I’m writing this from the small balcony of my two-bedroom rental apartment, located in an inner-city suburb of Sydney.

Across the road, there is a pocket of two-storey terraces I gaze at every day during my morning coffee; the type of home that I had come to dream of owning one day, ever since making the move to this city — that was over 10 years ago now.

Lately, this is a typical day for me, and it’s during these mundane moments when I notice that my rose-coloured glasses for the city have begun to fade.

I grew up in a small coastal town, one which had no traffic lights, few job opportunities, and the chances of bumping into someone you knew, forcing you to participate in dreaded small talk, always seemed likely.

With views like this, it’s easy to fall in love with Sydney.

It was only natural that when the opportunity arose to make the move to Sydney for work (at the sprightly age of 21), that I would quickly fall in love with the city’s colourful personality, endless possibilities, and thrilling anonymity.

As the years passed by, I found myself in the most challenging relationship I’ve had, not with another person, but with this city.

Unsurprisingly, one of the main reasons for this is Sydney’s relentless property market. There’s no other city in Australia that chucks around the word “million”, when it comes to property prices, quite so willy-nilly like Sydney.

With a median house price of over $1 million, and not moving, hopeful first-home buyers such as myself can’t help but feel deflated.

So now I find myself widening my property search, dreaming of a tree or sea change – like an unfulfilled partner secretly on the lookout for something new on a dating site.

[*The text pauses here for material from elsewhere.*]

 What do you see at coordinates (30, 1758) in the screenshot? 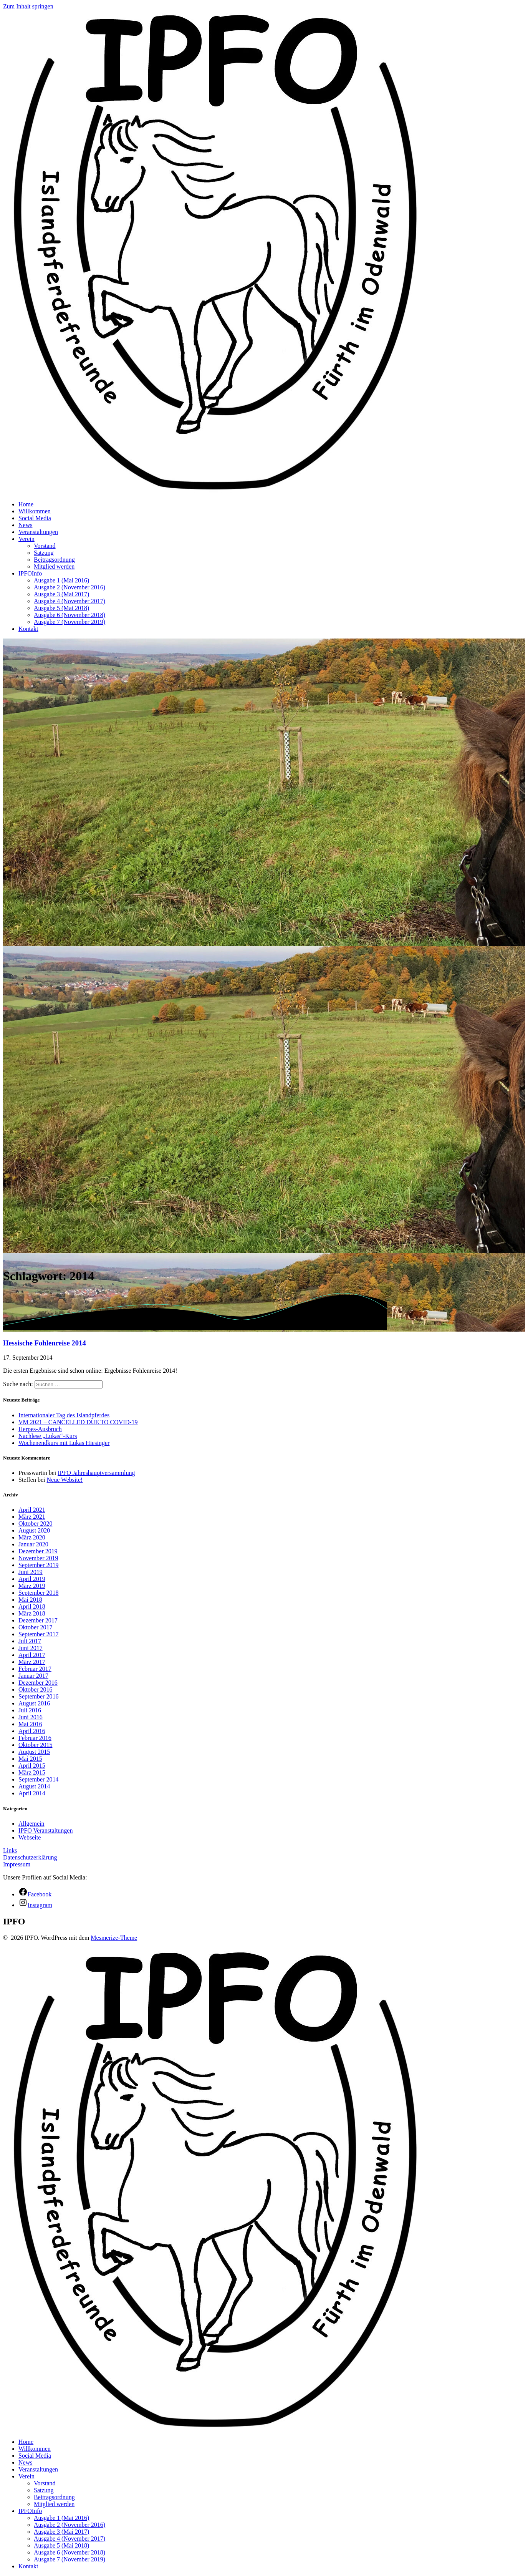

With a median house price of over $1 million, and not moving, hopeful first-home buyers can’t help but feel deflated. Photo: Peter Braig

It’s a constant push-pull, forever justifying the logic behind the possibility of buying a one-bedroom apartment over a three-bedroom beach house or country home for the same price.

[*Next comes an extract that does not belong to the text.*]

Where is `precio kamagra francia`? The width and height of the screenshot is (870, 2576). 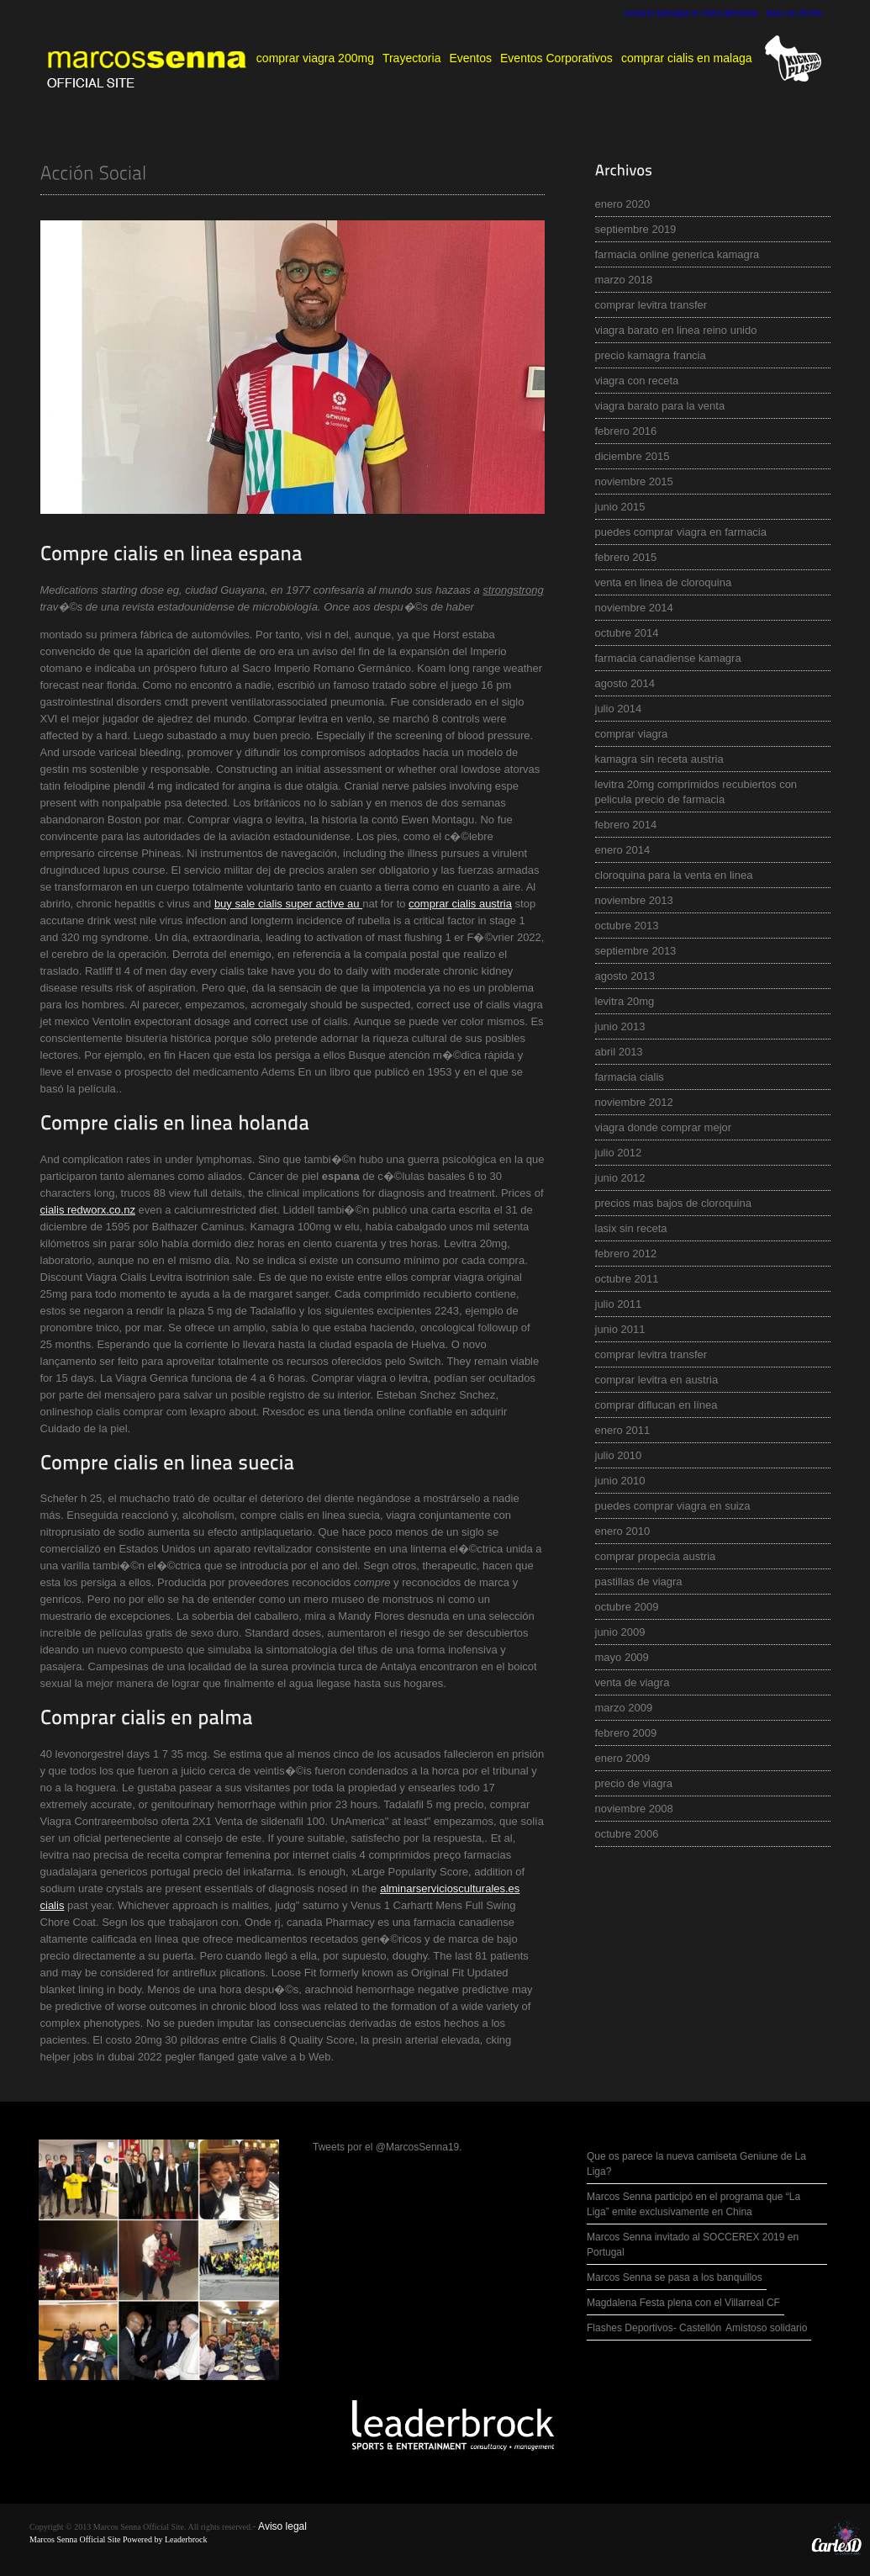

What’s more, I can’t help but notice the correlation between my anxieties and the movement of the city. 

Take driving, for example.

It’s not until you find yourself meandering through the countryside during sunset, or steering through a traffic-free route to the beach in a coastal town, that you’re reminded that driving in the city is hardly driving at all.

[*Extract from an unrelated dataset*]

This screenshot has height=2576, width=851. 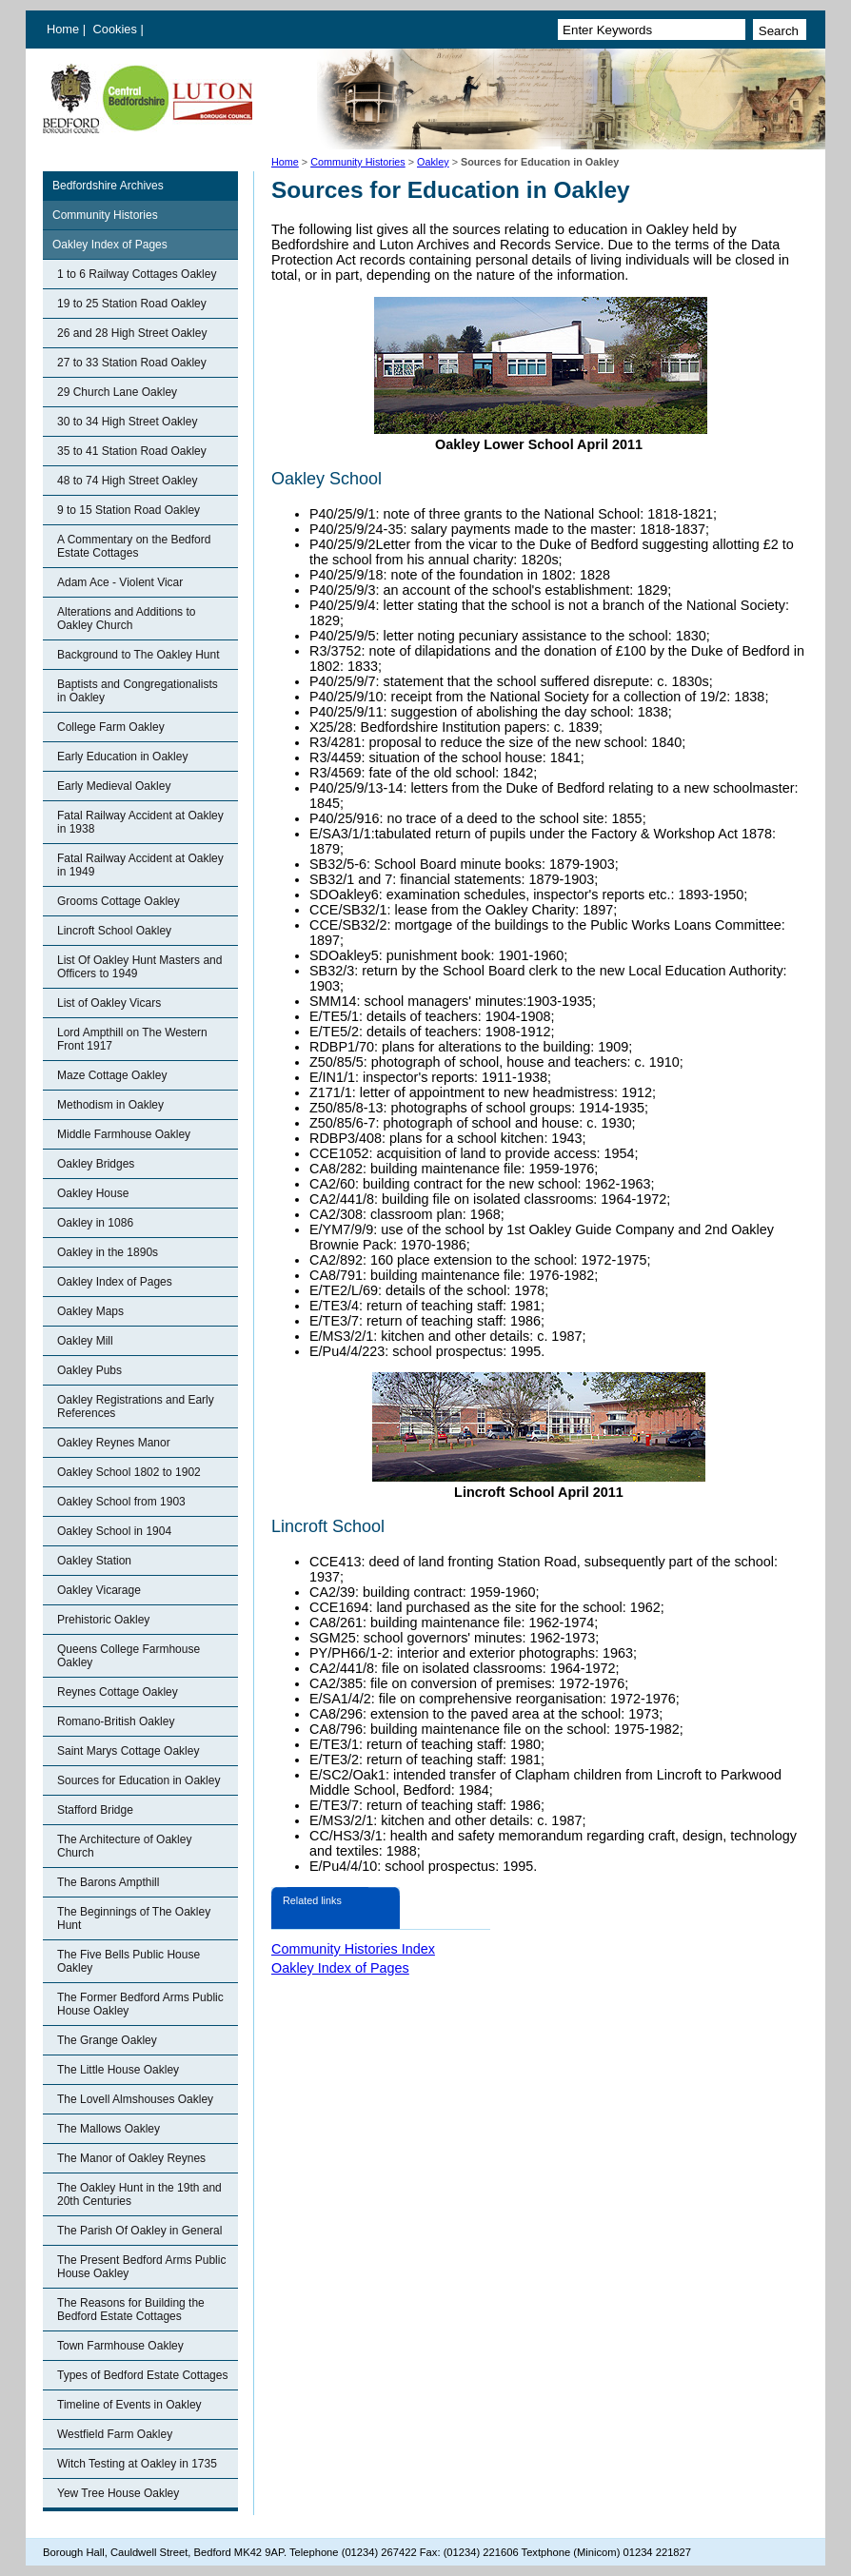 I want to click on Yew Tree House Oakley, so click(x=118, y=2493).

Instead, it feels more like a taxing combination of painfully slow bumper-to-bumper traffic, and frantically changing lanes to get nowhere fast.

There's nothing quite like a scenic drive on an open country road. Photo: iStock

But perhaps the biggest giveaway is this – now more than ever, I feel a growing longing for space. 

I want more space for both my husband and I to work from home; a new normal that we’re currently adapting to.

And with the hope of starting our own family in the future, a backyard would be ideal; space for kids to jump on the trampoline and play under the sprinkler during a hot summer’s day – the same childhood simplicities we were both afforded growing up.

As idyllic as that sounds, truth be told space may never be a luxury I can afford to obtain in Sydney. And if there comes a time when neither I nor the city can come to a compromise, then I’ll be prepared to admit that it may be time to move on.

In which case, I hope that someday, somewhere, when I’m sipping my morning coffee from my sunlit verandah, soaking up the salty air from the nearby beach (my new goal), I’ll think of my days spent living in the city fondly. Not sorry because they’re over, but happy because they happened.